Um grupo especializado em aplicar golpes por meio de financiamento de carros é alvo de operação da Polícia Civil gaúcha nesta terça-feira (19). Os alvos são suspeitos de enganar vítimas que desejavam quitar dívidas através de um site falso. São cumpridos nove mandados de prisão e 17 de busca e apreensão em quatro cidades paulistas: São Paulo, Guarulhos, Piracicaba e Carapicuíba. Seis pessoas foram presas no cumprimento das ordens judiciais.
A ação é coordenada pela 3ª Delegacia de Polícia de Canoas, onde a investigação teve início. A primeira vítima identificada, uma servidora pública, perdeu R$ 22 mil no esquema. Os policiais localizaram outros 11 casos de todo o Brasil, com prejuízos que totalizam R$ 300 mil. O valor, no entanto, deve ser ainda maior.
Conforme as investigações, os criminosos clonaram o site de um banco especializado em financiamento automotivo. As vítimas que desejavam quitar as parcelas do financiamento buscavam o endereço pela internet. Nas buscas, o site falso era o primeiro a aparecer.
— O site aparece como o primeiro ali no Google, provavelmente porque os golpistas, por meio de publicidade, pagando um valor, conseguem colocar ele como o primeiro — explica a delegada Luciane Bertoletti, responsável pela investigação.

Uma vez acessado o link, os usuários buscavam a opção de quitar o financiamento, que direcionava para uma conversa por WhatsApp. Os criminosos se passavam por atendentes do banco e pediam dados pessoais das vítimas.
Com esses dados, entravam no site original e obtinham acesso às informações do cadastro. Eles chegavam a solicitar um código de verificação para a pessoa, que não sabia que estava permitindo que os criminosos modificassem a sua senha no site do banco. Com as informações, produziam um falso boleto, que era pago pela vítima.

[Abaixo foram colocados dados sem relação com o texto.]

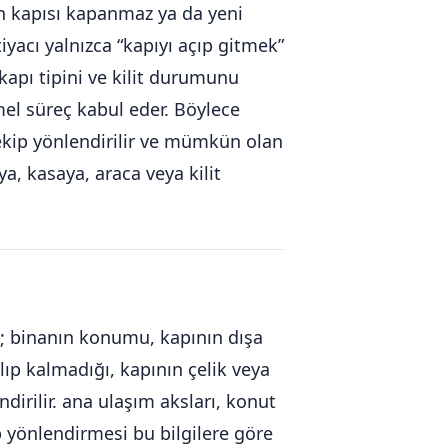
man kapısı kapanmaz ya da yeni
iyacı yalnızca “kapıyı açıp gitmek”
apı tipini ve kilit durumunu
el süreç kabul eder. Böylece
u ekip yönlendirilir ve mümkün olan
a, kasaya, araca veya kilit
az; binanın konumu, kapının dışa
alıp kalmadığı, kapının çelik veya
dirilir. ana ulaşım aksları, konut
p yönlendirmesi bu bilgilere göre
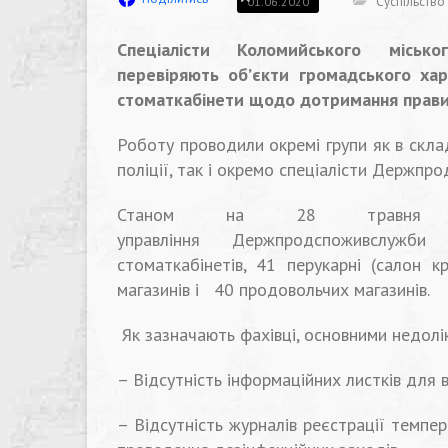
Суспільство
01.06.2020
Спеціалісти Коломийського міськ
перевіряють об’єкти громадського хар
стоматкабінети щодо дотримання прави
Роботу проводили окремі групи як в склад
поліції, так і окремо спеціалісти Держпр
Станом на 28 травня спец
управління Держпродспоживслужби
стоматкабінетів, 41 перукарні (салон к
магазинів і 40 продовольчих магазинів.
Як зазначають фахівці, основними недолік
– Відсутність інформаційних листків для в
– Відсутність журналів реєстрації темпер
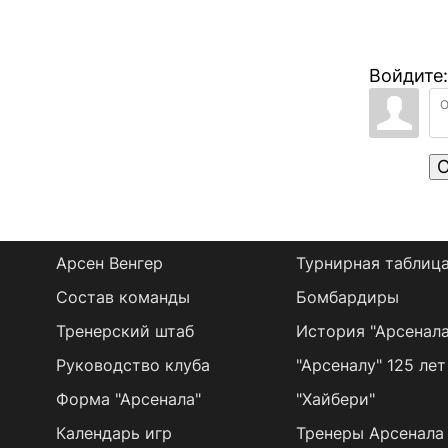
Войдите:
О
Арсен Венгер
Турнирная таблиц
Состав команды
Бомбардиры
Тренерский штаб
История "Арсенала
Руководство клуба
"Арсеналу" 125 лет
Форма "Арсенала"
"Хайбери"
Календарь игр
Тренеры Арсенала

— Os golpistas começam a solicitar algumas informações para ela, como CPF e e-mail, e ela vai preenchendo essas lacunas. Ela é direcionada ao e-mail dela, onde tem uma recuperação de senha, ela clica, ela faz essa recuperação de senha e então os golpistas conseguem ingressar no site verdadeiro e conseguem todos os dados dessa vítima e os dados do valor que faltava para quitar o veículo — explica o delegado Cristiano Reschke, diretor do Departamento Regional de Polícia de Canoas.
As vítimas percebiam o golpe no momento que seguiam sendo cobradas pelo banco verdadeiro.
— Não é um golpe novo, mas ele é mais sofisticado. A gente tem de estar muito atento. Nesse caso, tanto o site era falso quanto o boleto que foi pago também era um boleto falso. Então a pessoa tem de confirmar que se trata de um site verdadeiro. Faz a confirmação, olha embaixo se tem o cadeado de segurança e quando vai fazer o pagamento do boleto, verifica qual é o destinatário — conclui a delegada Luciane.
Além dos mandados, foram bloqueadas todas as contas judiciais ligadas aos membros do grupo. A partir de agora, a polícia irá analisar mensagens nos celulares e buscar a identificação de novas vítimas.